**What this task involves**
Return, exactly, the line that contains "HELP Center is to provide short-term" together with all lines after it to the end of the entries, and no further lines.

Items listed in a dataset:

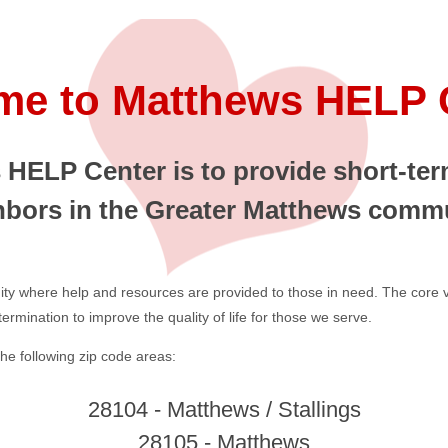
e to Matthews HELP 
HELP Center is to provide short-term
hbors in the Greater Matthews commu
ity where help and resources are provided to those in need. The core val
rmination to improve the quality of life for those we serve.
he following zip code areas:
28104 - Matthews / Stallings
28105 - Matthews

**Response area**
HELP Center is to provide short-term
hbors in the Greater Matthews commu
ity where help and resources are provided to those in need. The core val
rmination to improve the quality of life for those we serve.
he following zip code areas:
28104 - Matthews / Stallings
28105 - Matthews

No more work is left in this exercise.